SOURCE DATA section start
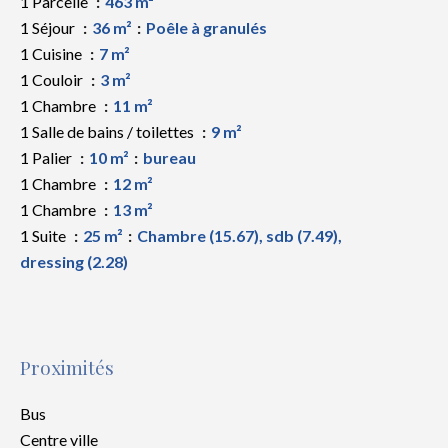
1 Parcelle
463 m²
1 Séjour
36 m²
Poêle à granulés
1 Cuisine
7 m²
1 Couloir
3 m²
1 Chambre
11 m²
1 Salle de bains / toilettes
9 m²
1 Palier
10 m²
bureau
1 Chambre
12 m²
1 Chambre
13 m²
1 Suite
25 m²
Chambre (15.67), sdb (7.49),
dressing (2.28)
Proximités
Bus
Centre ville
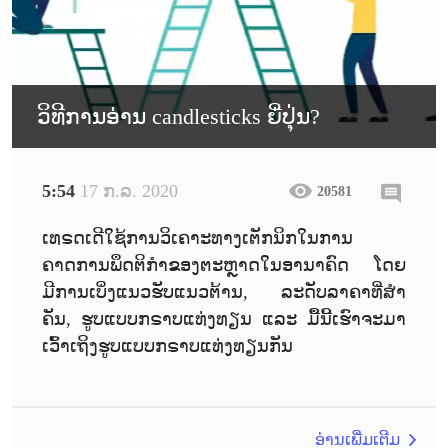
ວິທີການອ່ານ candlesticks ຍີ່ປຸ່ນ?
5:54
17 ກ.ລ. 2020
20581
ເທຣດເດີໃຊ້ການວິເຄາະທາງເຕັກນິກໃນການ
ຄາດການພຶດຕິກໍາຂອງຕະຫຼາດໃນອານາຄົດ ໂດຍ
ມີການເບິ່ງແນວຮັບແນວຕ້ານ, ລະດັບລາຄາທີ່ສໍາ
ຄັນ, ຮູບແບບກຣາບແທ່ງທຽນ ແລະ ມື້ນີ້ເຮົາຈະມາ
ເວົ້າເຖິງຮູບແບບກຣາບແທ່ງທຽນກັນ
ອ່ານເພີ່ມເຕີມ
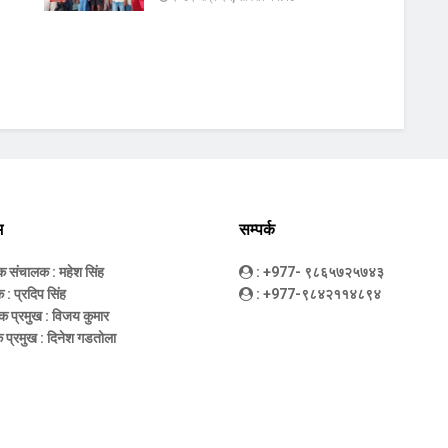
म
सम्पर्क
धक संचालक
: महेश सिंह
: +977- ९८६५७२५७४३
क
: प्रदिप सिंह
: +977-९८४२११४८९४
क प्रमुख
: विजय कुमार
 प्रमुख
: दिनेश गडतोला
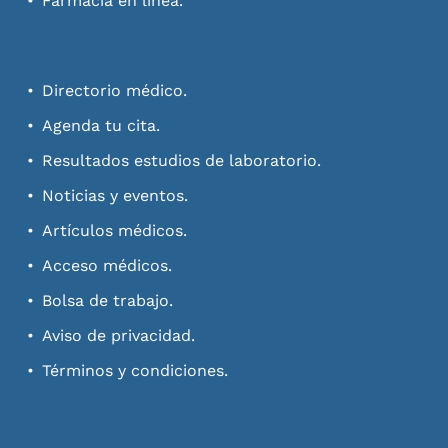
Farmacia en línea.
Directorio médico.
Agenda tu cita.
Resultados estudios de laboratorio.
Noticias y eventos.
Artículos médicos.
Acceso médicos.
Bolsa de trabajo.
Aviso de privacidad.
Términos y condiciones.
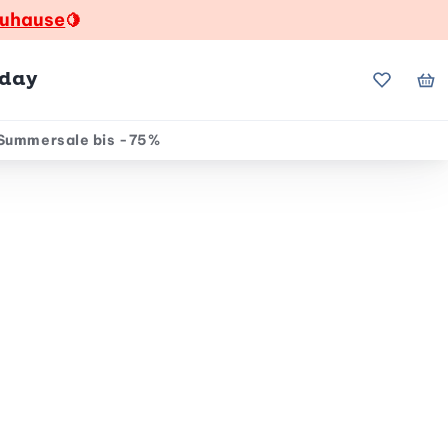
zuhause
🍋
hday
Meine Fa
Me
Summersale bis -75%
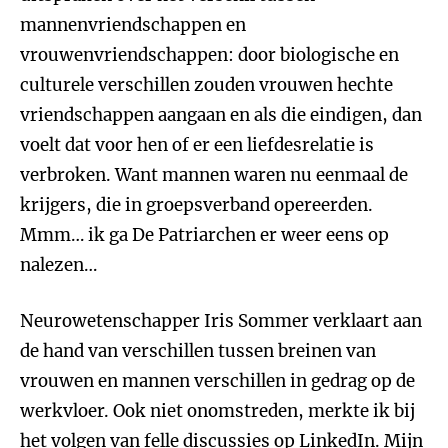
mannenvriendschappen en
vrouwenvriendschappen: door biologische en
culturele verschillen zouden vrouwen hechte
vriendschappen aangaan en als die eindigen, dan
voelt dat voor hen of er een liefdesrelatie is
verbroken. Want mannen waren nu eenmaal de
krijgers, die in groepsverband opereerden.
Mmm… ik ga De Patriarchen er weer eens op
nalezen…
Neurowetenschapper Iris Sommer verklaart aan
de hand van verschillen tussen breinen van
vrouwen en mannen verschillen in gedrag op de
werkvloer. Ook niet onomstreden, merkte ik bij
het volgen van felle discussies op LinkedIn. Mijn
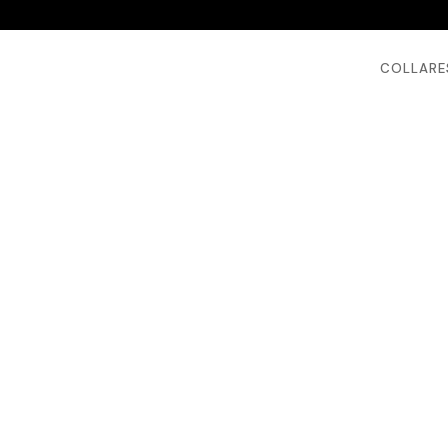
COLLARE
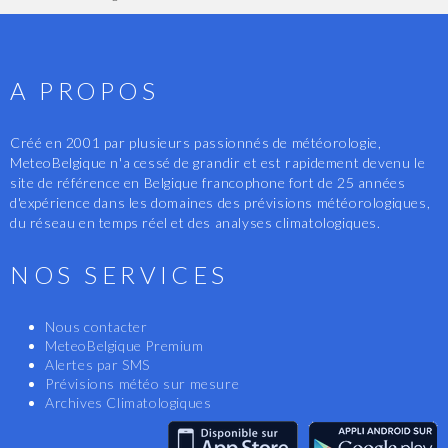
A PROPOS
Créé en 2001 par plusieurs passionnés de météorologie,
MeteoBelgique n'a cessé de grandir et est rapidement devenu le
site de référence en Belgique francophone fort de 25 années
d'expérience dans les domaines des prévisions météorologiques,
du réseau en temps réel et des analyses climatologiques.
NOS SERVICES
Nous contacter
MeteoBelgique Premium
Alertes par SMS
Prévisions météo sur mesure
Archives Climatologiques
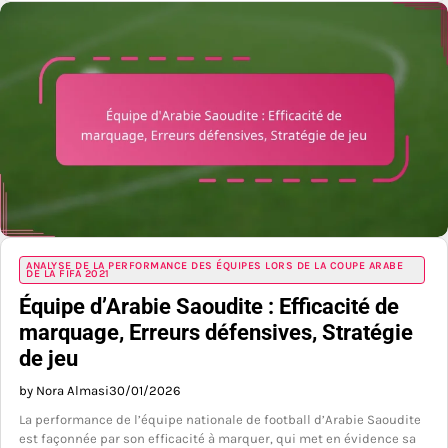
ANALYSE DE LA PERFORMANCE DES ÉQUIPES LORS DE LA COUPE ARABE
DE LA FIFA 2021
Équipe d’Arabie Saoudite : Efficacité de
marquage, Erreurs défensives, Stratégie
de jeu
by Nora Almasi
30/01/2026
La performance de l’équipe nationale de football d’Arabie Saoudite
est façonnée par son efficacité à marquer, qui met en évidence sa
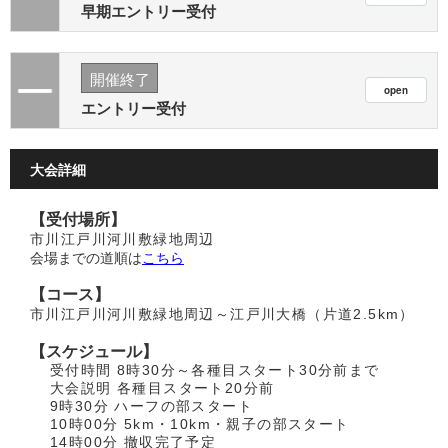
早期エントリー受付
開催終了
エントリー受付
大会詳細
【受付場所】
市川江戸川河川敷緑地周辺
会場までの道順は
こちら
【コース】
市川江戸川河川敷緑地周辺～江戸川大橋（片道2.5km）
【スケジュール】
受付時間 8時30分～各種目スタート30分前まで
大会説明 各種目スタート20分前
9時30分 ハーフの部スタート
10時00分 5km・10km・親子の部スタート
14時00分 撤収完了予定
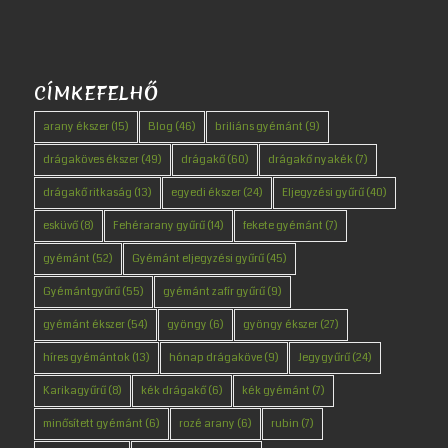
CÍMKEFELHŐ
arany ékszer
(15)
Blog
(46)
briliáns gyémánt
(9)
drágaköves ékszer
(49)
drágakő
(60)
drágakő nyakék
(7)
drágakő ritkaság
(13)
egyedi ékszer
(24)
Eljegyzési gyűrű
(40)
esküvő
(8)
Fehérarany gyűrű
(14)
fekete gyémánt
(7)
gyémánt
(52)
Gyémánt eljegyzési gyűrű
(45)
Gyémántgyűrű
(55)
gyémánt zafír gyűrű
(9)
gyémánt ékszer
(54)
gyöngy
(6)
gyöngy ékszer
(27)
híres gyémántok
(13)
hónap drágaköve
(9)
Jegygyűrű
(24)
Karikagyűrű
(8)
kék drágakő
(6)
kék gyémánt
(7)
minősített gyémánt
(6)
rozé arany
(6)
rubin
(7)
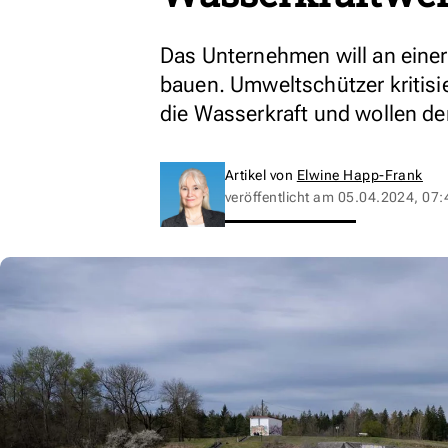
Das Unternehmen will an eine
bauen. Umweltschützer kritisi
die Wasserkraft und wollen d
Artikel von
Elwine Happ-Frank
veröffentlicht am
05.04.2024, 07:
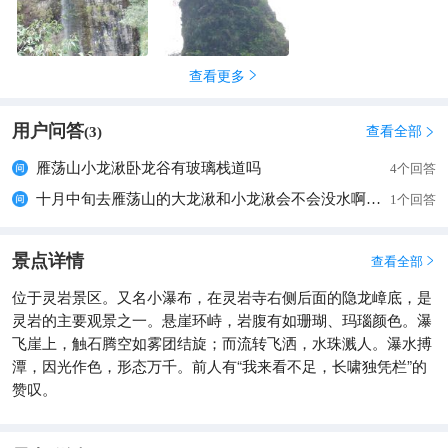
查看更多

用户问答
查看全部
(
3
)

雁荡山小龙湫卧龙谷有玻璃栈道吗
4个回答
十月中旬去雁荡山的大龙湫和小龙湫会不会没水啊？ 相比之下是雁荡山好玩还是江西龙虎山好玩啊？
1个回答
景点详情
查看全部

位于灵岩景区。又名小瀑布，在灵岩寺右侧后面的隐龙嶂底，是
灵岩的主要观景之一。悬崖环峙，岩腹有如珊瑚、玛瑙颜色。瀑
飞崖上，触石腾空如雾团结旋；而流转飞洒，水珠溅人。瀑水搏
潭，因光作色，形态万千。前人有“我来看不足，长啸独凭栏”的
赞叹。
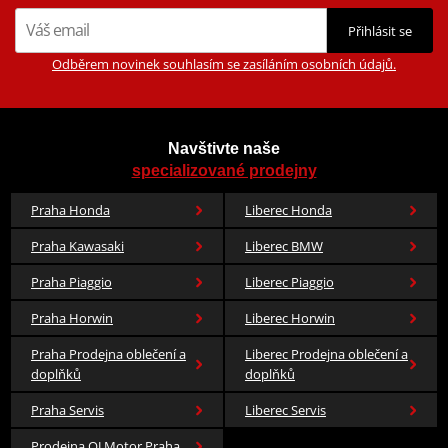
Přihlásit se
Odběrem novinek souhlasím se zasíláním osobních údajů.
Navštivte naše
specializované prodejny
Praha Honda
Liberec Honda
Praha Kawasaki
Liberec BMW
Praha Piaggio
Liberec Piaggio
Praha Horwin
Liberec Horwin
Praha Prodejna oblečení a
Liberec Prodejna oblečení a
doplňků
doplňků
Praha Servis
Liberec Servis
Prodejna QJ Motor Praha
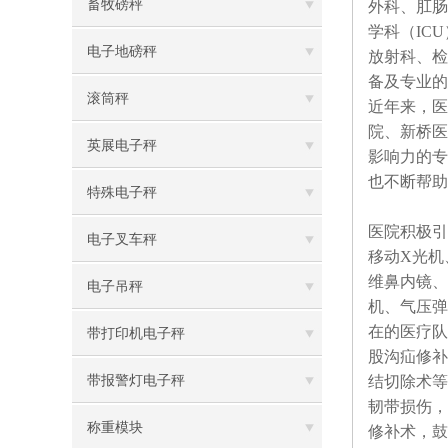
畜牧磅秤
外科、肛肠
学科（IC
电子地磅秤
放射科、检
备及专业
滚筒秤
近年来，医
院、新桥医
英展电子秤
影响力的专
也不断帮助
特殊电子秤
医院积极引
电子叉车秤
移动X光机
维鼻内镜、
电子吊秤
机、气压弹
在的医疗队
带打印机电子秤
股沟疝修补
带报警灯电子秤
结切除术等
韧带损伤，
称重模块
修补术，鼓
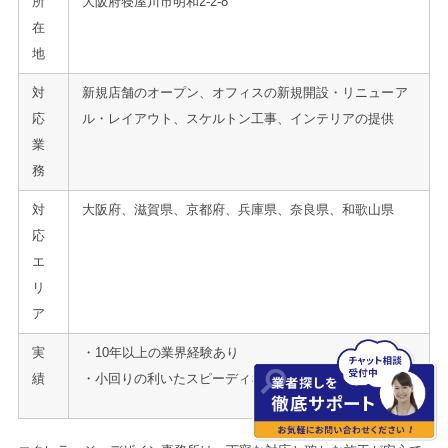
所
大阪府寝屋川市明和2-2-8
在
地
対
新規店舗のオープン、オフィスの新規開設・リニューア
応
ル・レイアウト、スケルトン工事、インテリアの提供
業
務
対
大阪府、滋賀県、京都府、兵庫県、奈良県、和歌山県
応
エ
リ
ア
実
・10年以上の業界経験あり
績
・小回りの利いたスピーディな対応に定評あり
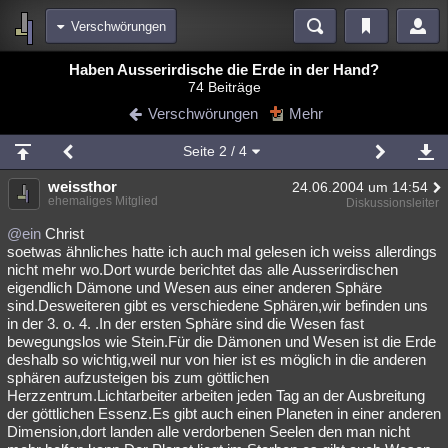
Verschwörungen
Bereiche
Haben Ausserirdische die Erde in der Hand?
74 Beiträge
Echtzeit
Diskussionen
Blogs
Videos
Statistiken
Verschwörungen
Mehr
Chat
Wiki
Neuigkeiten
3
Seite
2
/ 4
meine Rubriken
weissthor
24.06.2004 um 14:54
Menschen
Wissenschaft
Politik
Mystery
Kriminalfälle
ehemaliges Mitglied
Diskussionsleiter
Spiritualität
Verschwörungen
Technologie
Ufologie
@ein
Christ
soetwas ähnliches hatte ich auch mal gelesen ich weiss allerdings
nicht mehr wo.Dort wurde berichtet das alle Ausserirdischen
Natur
Umfragen
Unterhaltung
eigendlich Dämone und Wesen aus einer anderen Sphäre
weitere Rubriken
sind.Desweiteren gibt es verschiedene Sphären,wir befinden uns
in der 3. o. 4. .In der ersten Sphäre sind die Wesen fast
Philosophie
Träume
Orte
Esoterik
Literatur
bewegungslos wie Stein.Für die Dämonen und Wesen ist die Erde
deshalb so wichtig,weil nur von hier ist es möglich in die anderen
Astronomie
Helpdesk
Gruppen
Gaming
Filme
sphären aufzusteigen bis zum göttlichen
Herzzentrum.Lichtarbeiter arbeiten jeden Tag an der Ausbreitung
Musik
Clash
Verbesserungen
Allmystery
English
der göttlichen Essenz.Es gibt auch einen Planeten in einer anderen
Dimension,dort landen alle verdorbenen Seelen den man nicht
Übersichten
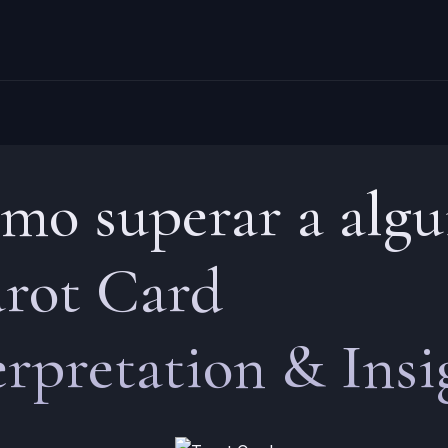
mo superar a algu
rot Card
erpretation & Insi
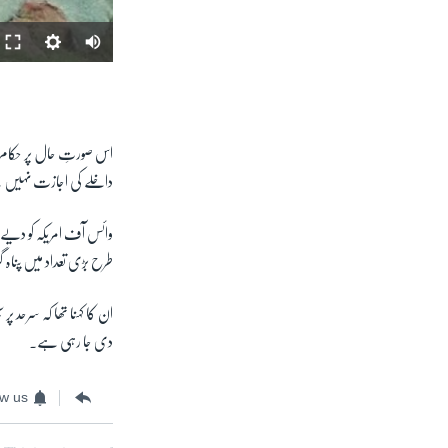
اس صورتِ حال پر حکام کا
داخلے کی اجازت نہیں
طرح بڑی تعداد میں پناہ
ان کا کہنا تھا کہ سرحد 
دی جا رہی ہے۔
ow us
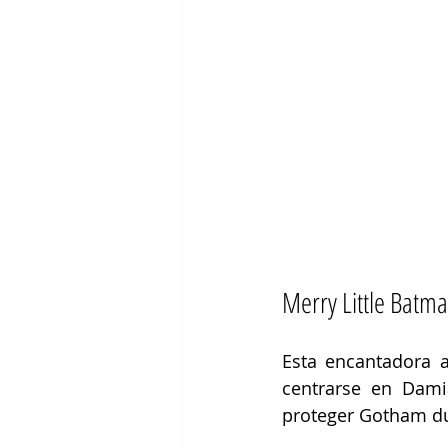
Merry Little Batm
Esta encantadora a
centrarse en Dami
proteger Gotham du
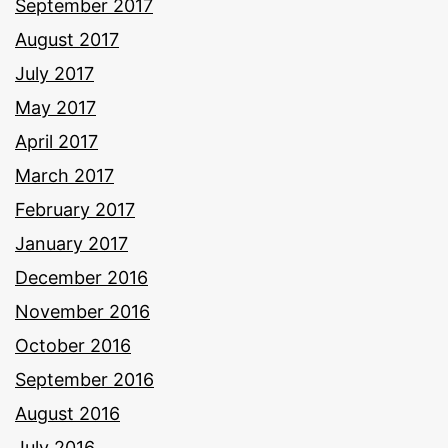
September 2017
August 2017
July 2017
May 2017
April 2017
March 2017
February 2017
January 2017
December 2016
November 2016
October 2016
September 2016
August 2016
July 2016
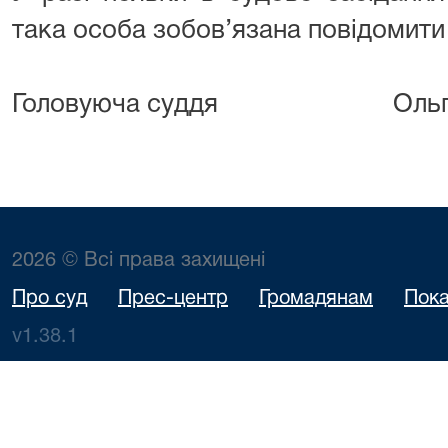
така особа зобов’язана повідомити
Головуюча суддя Ольга 
2026 © Всі права захищені
Про суд
Прес-центр
Громадянам
Пока
v1.38.1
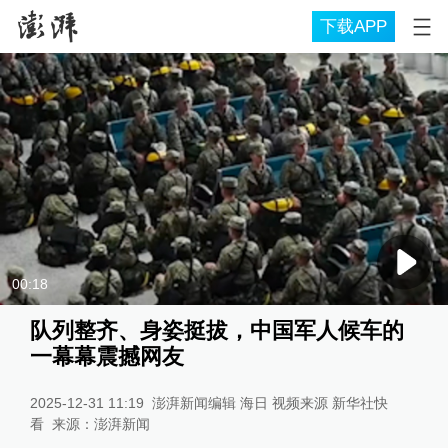
下载APP
00:18
队列整齐、身姿挺拔，中国军人候车的
一幕幕震撼网友
2025-12-31 11:19
澎湃新闻编辑 海日 视频来源 新华社快
看
来源：
澎湃新闻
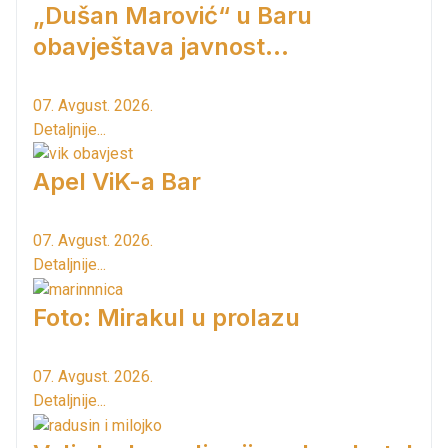
„Dušan Marović“ u Baru
obavještava javnost...
07. Avgust. 2026.
Detaljnije...
Apel ViK-a Bar
07. Avgust. 2026.
Detaljnije...
Foto: Mirakul u prolazu
07. Avgust. 2026.
Detaljnije...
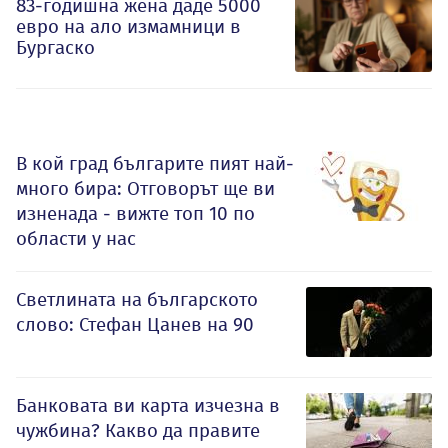
83-годишна жена даде 5000
евро на ало измамници в
Бургаско
В кой град българите пият най-
много бира: Отговорът ще ви
изненада - вижте топ 10 по
области у нас
Светлината на българското
слово: Стефан Цанев на 90
Банковата ви карта изчезна в
чужбина? Какво да правите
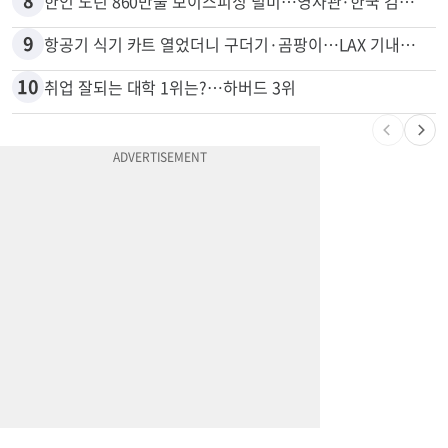
8
한인 노린 860만불 보이스피싱 덜미…영사관·한국 검찰 사칭
9
항공기 식기 카트 열었더니 구더기·곰팡이…LAX 기내식 업체 논란
10
취업 잘되는 대학 1위는?…하버드 3위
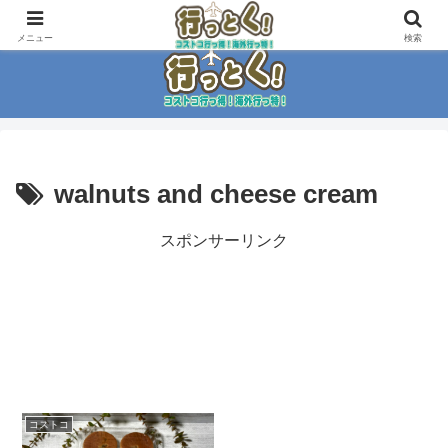
コストコ大好き家族がイチ押商品紹介！！
メニュー
検索
walnuts and cheese cream
スポンサーリンク
コストコ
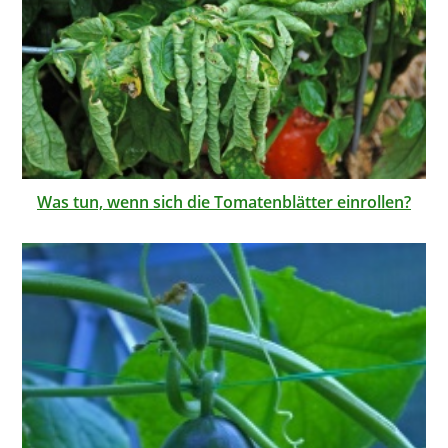
Was tun, wenn sich die Tomatenblätter einrollen?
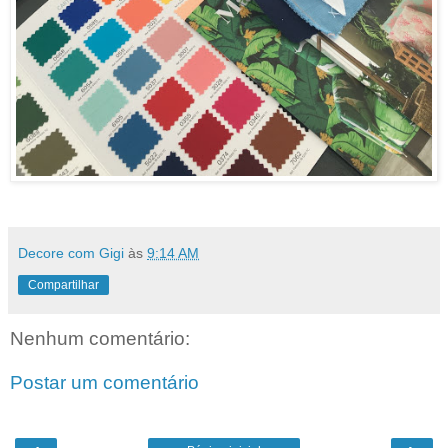
Decore com Gigi
às
9:14 AM
Compartilhar
Nenhum comentário:
Postar um comentário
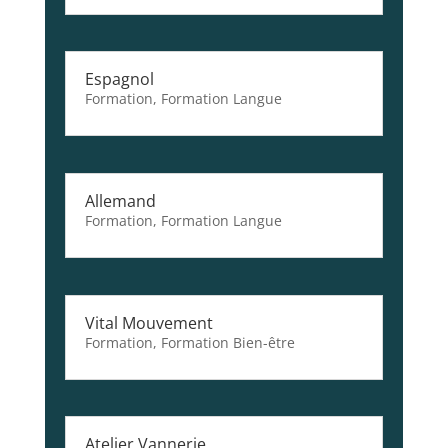
Espagnol
Formation
,
Formation Langue
Allemand
Formation
,
Formation Langue
Vital Mouvement
Formation
,
Formation Bien-être
Atelier Vannerie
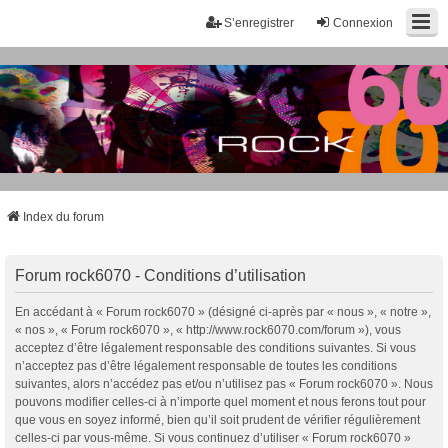
S’enregistrer
Connexion
Index du forum
Forum rock6070 - Conditions d’utilisation
En accédant à « Forum rock6070 » (désigné ci-après par « nous », « notre »,
« nos », « Forum rock6070 », « http://www.rock6070.com/forum »), vous
acceptez d’être légalement responsable des conditions suivantes. Si vous
n’acceptez pas d’être légalement responsable de toutes les conditions
suivantes, alors n’accédez pas et/ou n’utilisez pas « Forum rock6070 ». Nous
pouvons modifier celles-ci à n’importe quel moment et nous ferons tout pour
que vous en soyez informé, bien qu’il soit prudent de vérifier régulièrement
celles-ci par vous-même. Si vous continuez d’utiliser « Forum rock6070 »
SOURCE DATA section end
#### WHAT YOU NEED TO DO:
A verbatim copy of the lines from the one with "suivantes, alors n’accédez" to the end of the listing is the whole answer.

#### RESPONSE:
suivantes, alors n’accédez pas et/ou n’utilisez pas « Forum rock6070 ». Nous
pouvons modifier celles-ci à n’importe quel moment et nous ferons tout pour
que vous en soyez informé, bien qu’il soit prudent de vérifier régulièrement
celles-ci par vous-même. Si vous continuez d’utiliser « Forum rock6070 »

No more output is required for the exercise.